A lo largo de los cuatro días que duró el viaje en altamar, la Colne Band tocó en innumerables oportunidades, aun en los servicios religiosos. La noche del 14 de abril, el marinero Frederick Fleet visualizó un iceberg y dio la voz de alarma. Nadie entendería por qué el capitán Smith insistió en marchar a toda máquina en un mar infestado de icebergs y por qué esa noche los vigías no contaban con prismáticos. Lo cierto es que el capitán Smith, sobrepasado por las circunstancias, dio órdenes incoherentes, entre ellas la consigna de que sólo mujeres y niños debían abordar los botes salvavidas, que bien sabía no alcanzaban para albergar a toda la tripulación. Fue así como muchos botes fueron solamente ocupados en la mitad de su capacidad. Quinientas personas se hubiesen salvado de haber cumplido con la elemental tarea de completar las naves salvavidas, pero, salvo en la conducción de la orquesta, todo era caos y falta de mando esa terrible noche.

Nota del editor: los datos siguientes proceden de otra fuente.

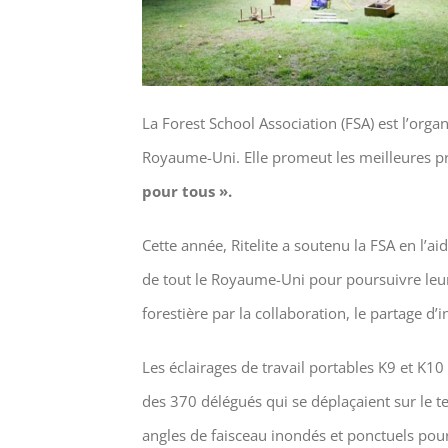
La Forest School Association (FSA) est l’orga
Royaume-Uni. Elle promeut les meilleures pr
pour tous ».
Cette année, Ritelite a soutenu la FSA en l’a
de tout le Royaume-Uni pour poursuivre leur 
forestière par la collaboration, le partage d
Les éclairages de travail portables K9 et K10 
des 370 délégués qui se déplaçaient sur le te
angles de faisceau inondés et ponctuels pour 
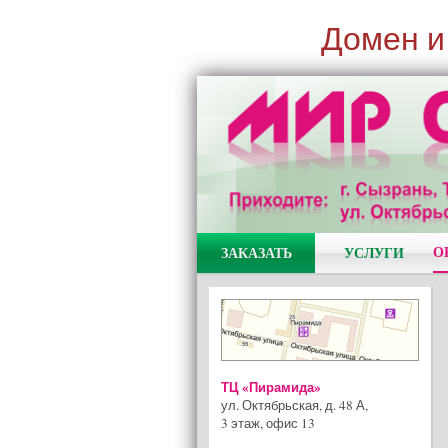
Домен и
О
ЗАКАЗАТЬ
УСЛУГИ
ТЦ «Пирамида»
ул. Октябрьская, д. 48 А
,
3 этаж, офис 13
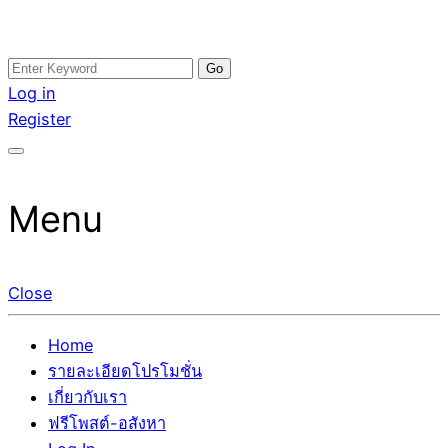
Skip
Search
อสังหาโพสต์ รีวิวเยอะ รับจ้างโพสต์ขายบ้าน รับจ้างโพสต์อสัง
รับจ้างโพสอสังหา ขายบ้าน อสังหาโพสต์ เชื่อถือได้จริง รับ
to
for:
Log in
หา แตกต่างอย่างตั้งใจ รับรองผล อันดับ1 การโพสต์ขายอสังหา
โพสต์ ที่ดิน กับทีมงานบริษัท ถูกและดีที่สุด ไม่มีค่านายหน้า
content
Register
กับทีมงานบริษัท บ้าน ที่ดิน คอนโด ติดGoogleหน้าแรกได้จริงๆ
ขายได้จริงๆ ช่วยสร้างโอกาสในการขายได้มากกว่า ที่เดียว ที่
ใน 7 วัน
กล้าการันตีผลงาน ประสบการณ์กว่า20ปี ทีมงานมืออาชีพ ช่วย
คุณขายบ้านมานาน ตัวจริง
Menu
Close
Home
รายละเอียดโปรโมชั่น
เกี่ยวกับเรา
ฟรีโพสต์-อสังหา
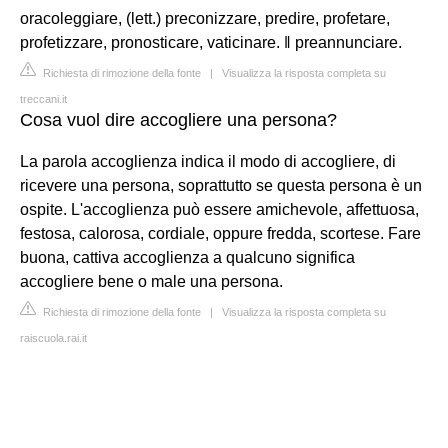
oracoleggiare, (lett.) preconizzare, predire, profetare,
profetizzare, pronosticare, vaticinare. ‖ preannunciare.
Richiesta di rimozione della fonte
|
Visualizza la risposta completa su
treccani.it
Cosa vuol dire accogliere una persona?
La parola accoglienza indica il modo di accogliere, di
ricevere una persona, soprattutto se questa persona è un
ospite. L'accoglienza può essere amichevole, affettuosa,
festosa, calorosa, cordiale, oppure fredda, scortese. Fare
buona, cattiva accoglienza a qualcuno significa
accogliere bene o male una persona.
Richiesta di rimozione della fonte
|
Visualizza la risposta completa su
raiscuola.rai.it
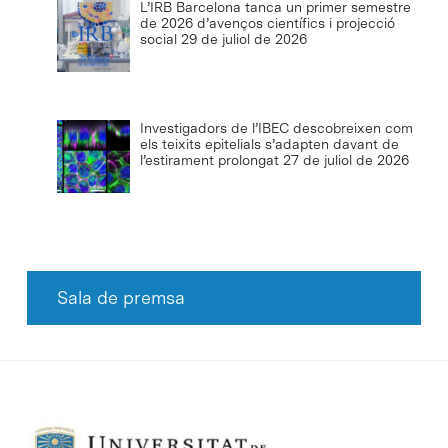
L’IRB Barcelona tanca un primer semestre
de 2026 d’avenços científics i projecció
social
29 de juliol de 2026
Investigadors de l’IBEC descobreixen com
els teixits epitelials s’adapten davant de
l’estirament prolongat
27 de juliol de 2026
Sala de premsa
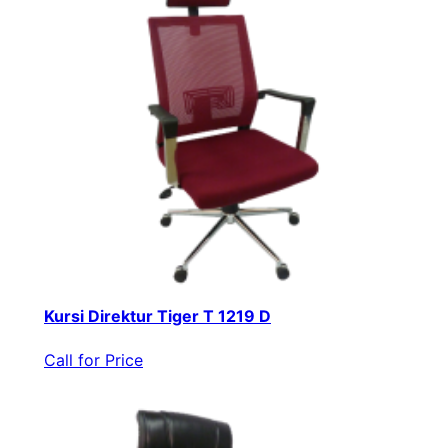
Kursi Direktur Tiger T 1219 D
Call for Price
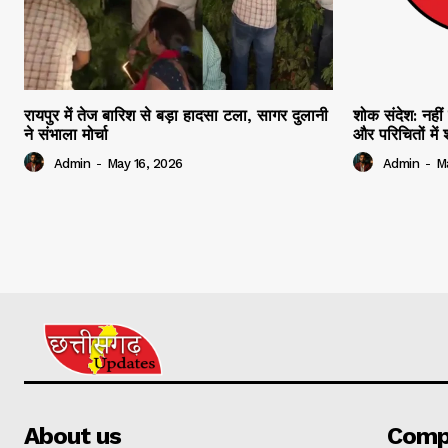
रायपुर में तेज बारिश से बड़ा हादसा टला, सागर दुलानी
शोक संदेश: नहीं 
ने संभाला मोर्चा
और परिचितों मे
Admin
-
May 16, 2026
Admin
-
M
About us
Comp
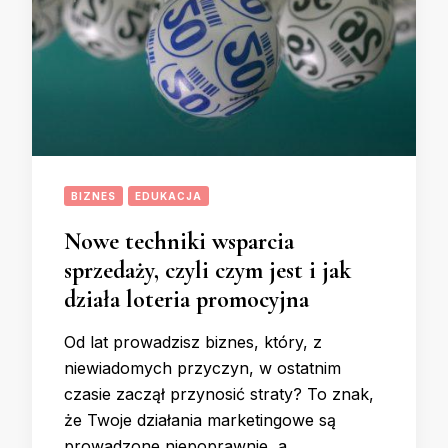
BIZNES
EDUKACJA
Nowe techniki wsparcia
sprzedaży, czyli czym jest i jak
działa loteria promocyjna
Od lat prowadzisz biznes, który, z
niewiadomych przyczyn, w ostatnim
czasie zaczął przynosić straty? To znak,
że Twoje działania marketingowe są
prowadzone niepoprawnie, a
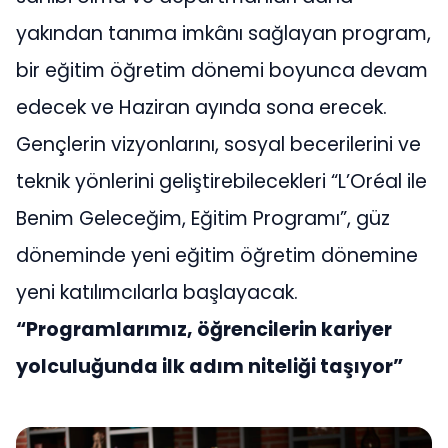
yakından tanıma imkânı sağlayan program,
bir eğitim öğretim dönemi boyunca devam
edecek ve Haziran ayında sona erecek.
Gençlerin vizyonlarını, sosyal becerilerini ve
teknik yönlerini geliştirebilecekleri “L’Oréal ile
Benim Geleceğim, Eğitim Programı”, güz
döneminde yeni eğitim öğretim dönemine
yeni katılımcılarla başlayacak.
“Programlarımız, öğrencilerin kariyer
yolculuğunda ilk adım niteliği taşıyor”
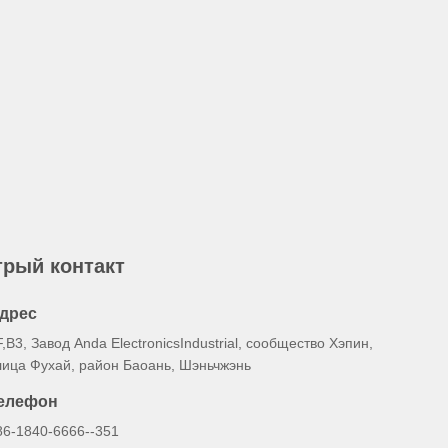
рый контакт
дрес
F,B3, Завод Anda ElectronicsIndustrial, сообщество Хэпин,
лица Фухай, район Баоань, Шэньчжэнь
елефон
86-1840-6666--351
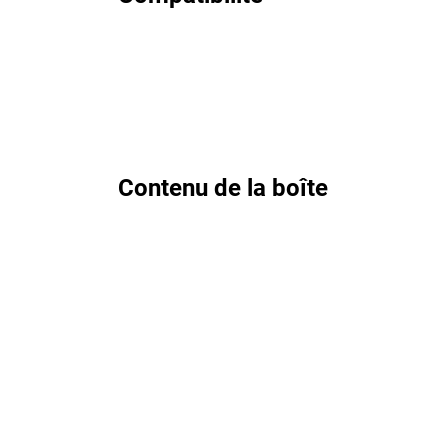
Contenu de la boîte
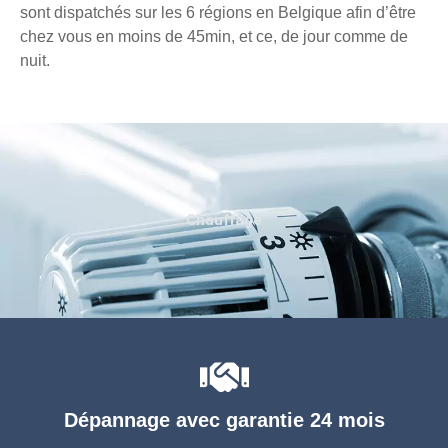
sont dispatchés sur les 6 régions en Belgique afin d’être
chez vous en moins de 45min, et ce, de jour comme de
nuit.
Chauffage
Dépannage avec garantie 24 mois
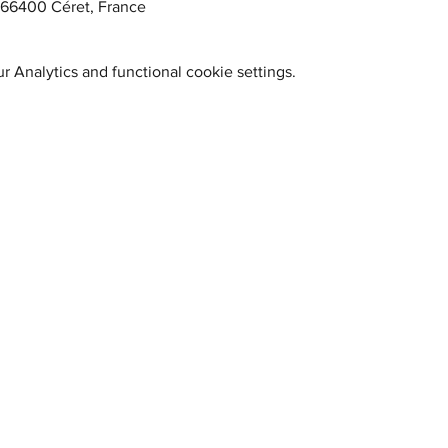
, 66400 Céret, France
 Analytics and functional cookie settings.
BIENVENUE
Horaires du moment :
> Casa Cap d'Ona CERET :
MARDI, MERCREDI, : 10h - 12h30 / 15h30 - 22h30
JEUDI, VENDREDI : 10h - 12h30 / 15h30 - 00h
Le SAMEDI : 10h - 14h / 15h30 - 00h
FERMETURE Dimanche et Lundi
> Casa Cap d'Ona ARGELES :
LUNDI, MARDI, MERCREDI : 11h - 14h30 et 17h - 21h30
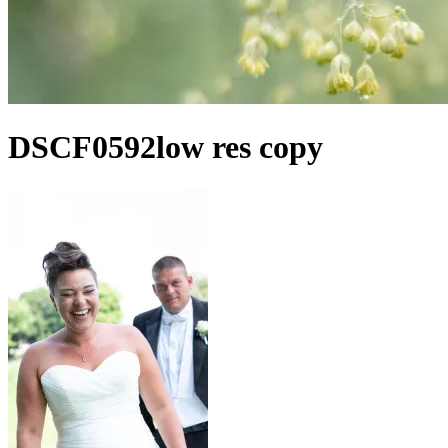
DSCF0592low res copy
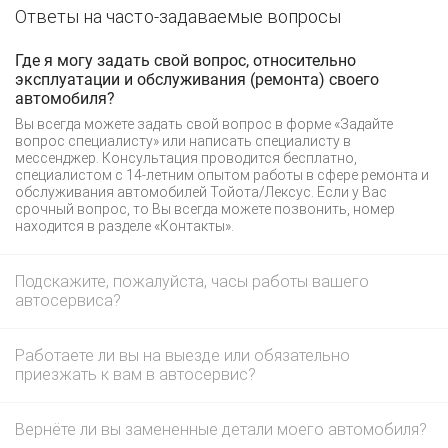
Ответы на часто-задаваемые вопросы
Где я могу задать свой вопрос, относительно
эксплуатации и обслуживания (ремонта) своего
автомобиля?
Вы всегда можете задать свой вопрос в форме «Задайте
вопрос специалисту» или написать специалисту в
мессенджер. Консультация проводится бесплатно,
специалистом с 14-летним опытом работы в сфере ремонта и
обслуживания автомобилей Тойота/Лексус. Если у Вас
срочный вопрос, то Вы всегда можете позвонить, номер
находится в разделе «Контакты».
Подскажите, пожалуйста, часы работы вашего
автосервиса?
Работаете ли вы на выезде или обязательно
приезжать к вам в автосервис?
Вернёте ли вы замененные детали моего автомобиля?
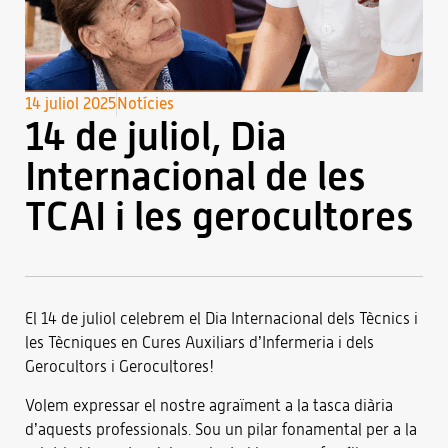
14 juliol 2025
Notícies
14 de juliol, Dia
Internacional de les
TCAI i les gerocultores
El 14 de juliol celebrem el Dia Internacional dels Tècnics i
les Tècniques en Cures Auxiliars d’Infermeria i dels
Gerocultors i Gerocultores!
Volem expressar el nostre agraïment a la tasca diària
d’aquests professionals. Sou un pilar fonamental per a la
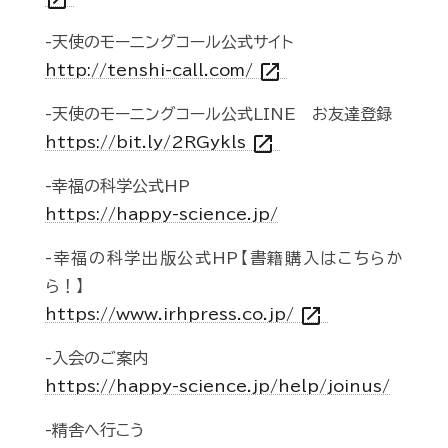
open_in_new
-天使のモーニングコール公式サイト
open_in_new
http://tenshi-call.com/
-天使のモーニングコール公式LINE お友達登録
open_in_new
https://bit.ly/2RGykls
-幸福の科学公式HP
https://happy-science.jp/
-幸福の科学出版公式HP【書籍購入はこちらか
ら！】
open_in_new
https://www.irhpress.co.jp/
-入会のご案内
https://happy-science.jp/help/joinus/
-精舎へ行こう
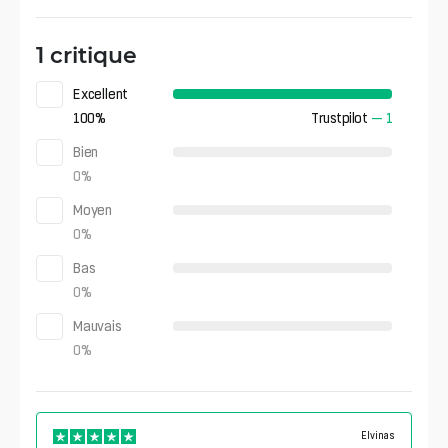
1 critique
Excellent
100
%
Trustpilot
—
1
Bien
0
%
Moyen
0
%
Bas
0
%
Mauvais
0
%
Elvinas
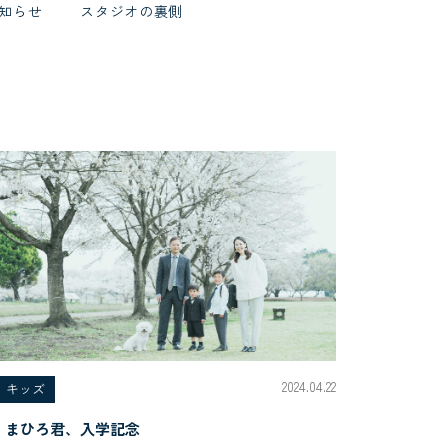
知らせ
スタジオの裏側
2024.04.22
キッズ
まひろ君、入学記念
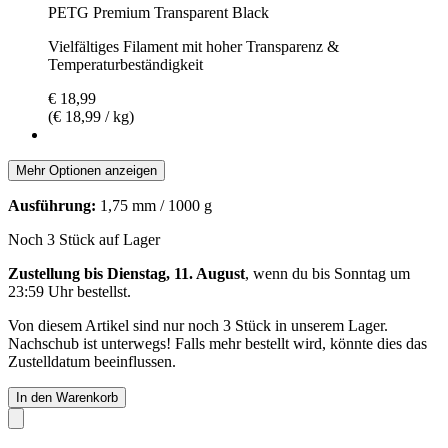
PETG Premium Transparent Black
Vielfältiges Filament mit hoher Transparenz &
Temperaturbeständigkeit
€ 18,99
(€ 18,99 / kg)
Mehr Optionen anzeigen
Ausführung:
1,75 mm / 1000 g
Noch 3 Stück auf Lager
Zustellung bis Dienstag, 11. August
, wenn du bis
Sonntag um
23:59 Uhr
bestellst.
Von diesem Artikel sind nur noch 3 Stück in unserem Lager.
Nachschub ist unterwegs! Falls mehr bestellt wird, könnte dies das
Zustelldatum beeinflussen.
In den Warenkorb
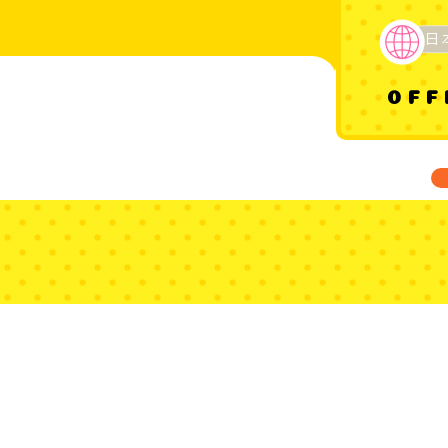
日
OFF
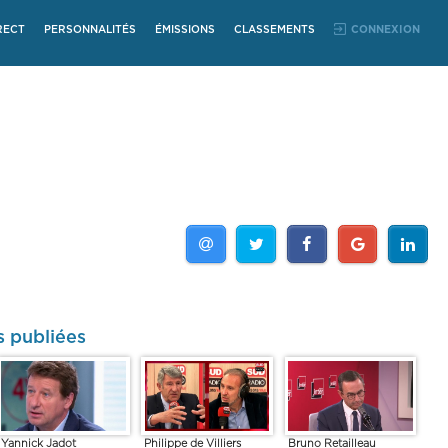
RECT
PERSONNALITÉS
ÉMISSIONS
CLASSEMENTS
CONNEXION
s publiées
Yannick Jadot
Philippe de Villiers
Bruno Retailleau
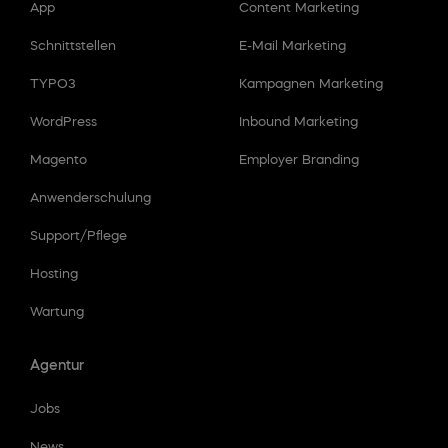
App
Content Marketing
Schnittstellen
E-Mail Marketing
TYPO3
Kampagnen Marketing
WordPress
Inbound Marketing
Magento
Employer Branding
Anwenderschulung
Support/Pflege
Hosting
Wartung
Agentur
Jobs
News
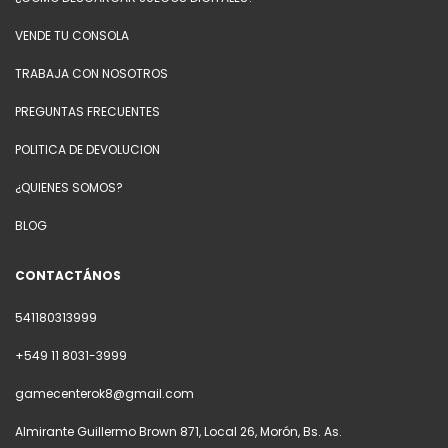
VENDE TU CONSOLA
TRABAJA CON NOSOTROS
PREGUNTAS FRECUENTES
POLITICA DE DEVOLUCION
¿QUIENES SOMOS?
BLOG
CONTACTÁNOS
541180313999
+549 11 8031-3999
gamecenterok8@gmail.com
Almirante Guillermo Brown 871, Local 26, Morón, Bs. As.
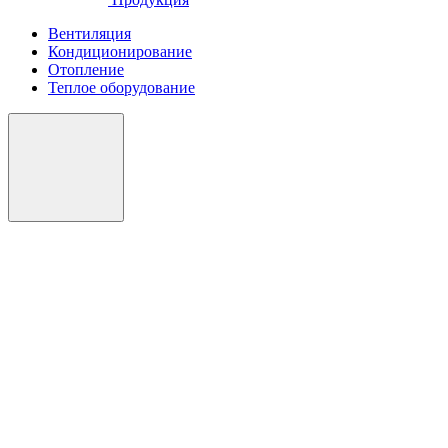
Вентиляция
Кондиционирование
Отопление
Теплое оборудование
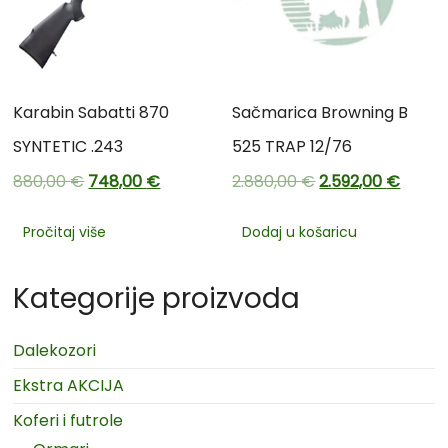
Karabin Sabatti 870
Sačmarica Browning B
SYNTETIC .243
525 TRAP 12/76
880,00
€
748,00
€
2.880,00
€
2.592,00
€
Pročitaj više
Dodaj u košaricu
Kategorije proizvoda
Dalekozori
Ekstra AKCIJA
Koferi i futrole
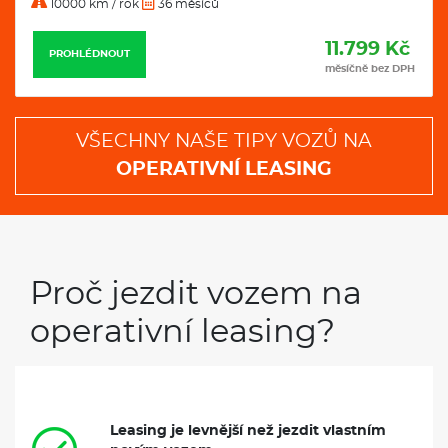
10000 km / rok
36 měsíců
11.799 Kč
PROHLÉDNOUT
měsíčně bez DPH
VŠECHNY NAŠE TIPY VOZŮ NA
OPERATIVNÍ LEASING
Proč jezdit vozem na
operativní leasing?
Leasing je levnější než jezdit vlastním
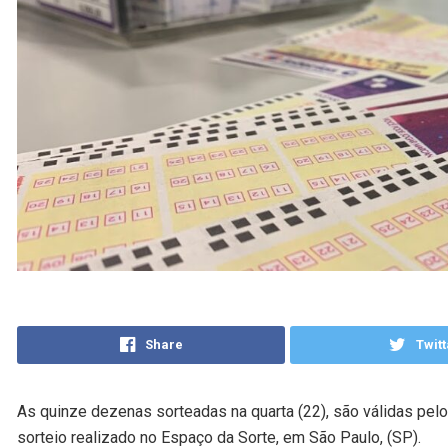
Share
Twitt
As quinze dezenas sorteadas na quarta (22), são válidas pelo
sorteio realizado no Espaço da Sorte, em São Paulo, (SP).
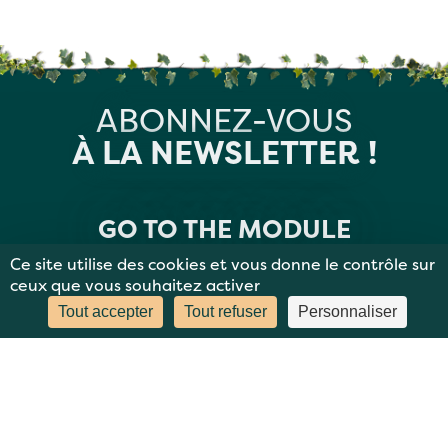
ABONNEZ-VOUS
À LA NEWSLETTER !
GO TO THE MODULE
Ce site utilise des cookies et vous donne le contrôle sur
ceux que vous souhaitez activer
Tout accepter
Tout refuser
Personnaliser
MENTIONS LÉGALES
PLAN DU SITE
DONNÉES PERSONNELLES
CONTACT
BBC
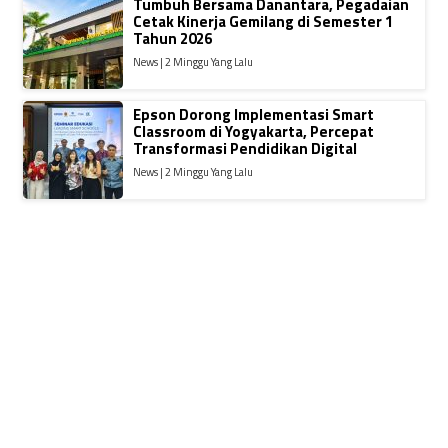
Tumbuh Bersama Danantara, Pegadaian
Cetak Kinerja Gemilang di Semester 1
Tahun 2026
News | 2 Minggu Yang Lalu
Epson Dorong Implementasi Smart
Classroom di Yogyakarta, Percepat
Transformasi Pendidikan Digital
News | 2 Minggu Yang Lalu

Wallace sabía lo del espacio limitado y ante lo inevitable hizo lo único que sabía hacer: ejecutar su violín dirigiendo la orquesta para dar consuelo final a aquellos desesperados por abordar algún bote y a otros que se resignaban a ser tragados por el mar. Además de su repertorio, muchos pasajeros, pensando que en breve habrían de perder su vida, le pidieron que ejecutara himnos religiosos. Aunque no todas las versiones coincidan -hay quien dice que lo último que se les escuchó ejecutar fue Our God, our Help in Ages-, la mayoría coincide en que ejecutó Nearer, My God, to Thee, la melodía que había aprendido de su padre.
La Colne Band continuó tocando hasta que fue inevitable el hundimiento, momento en el que Hartley se despidió de sus compañeros. Este último gesto de tocar hasta el final mostrando el coraje y la sangre fría que no tuvieron otros miembros de la tripulación, le ganó prestigio internacional a Hartley, cuyo cadáver fue recuperado días después junto a su violín.
Su padre organizó el entierro al cual asistieron 30.000 personas a despedir al músico convertido en el héroe que continuó ejecutando sus melodías hasta el momento final, una imagen que se ha convertido en una metáfora de generosos gestos en catástrofes que, aunque superfluos, adquieren un carácter simbólico. Para algunos, Wallace debería haberse preocupado por su salvación; para otros, el hecho de seguir ejecutando su música para llevar algún tipo de esperanza a la gente resignada a morir se ha convertido en un ejemplo de la diversidad de nuestra condición humana, de sus luces, sus sombras y esta altruista entrega final.
Lo que sí no tuvo nada de altruismo fue la actitud de los dueños de la naviera al descontar del sueldo de Hartley -que cobraron sus padres- el valor del uniforme que lucía mientras la banda seguía tocando.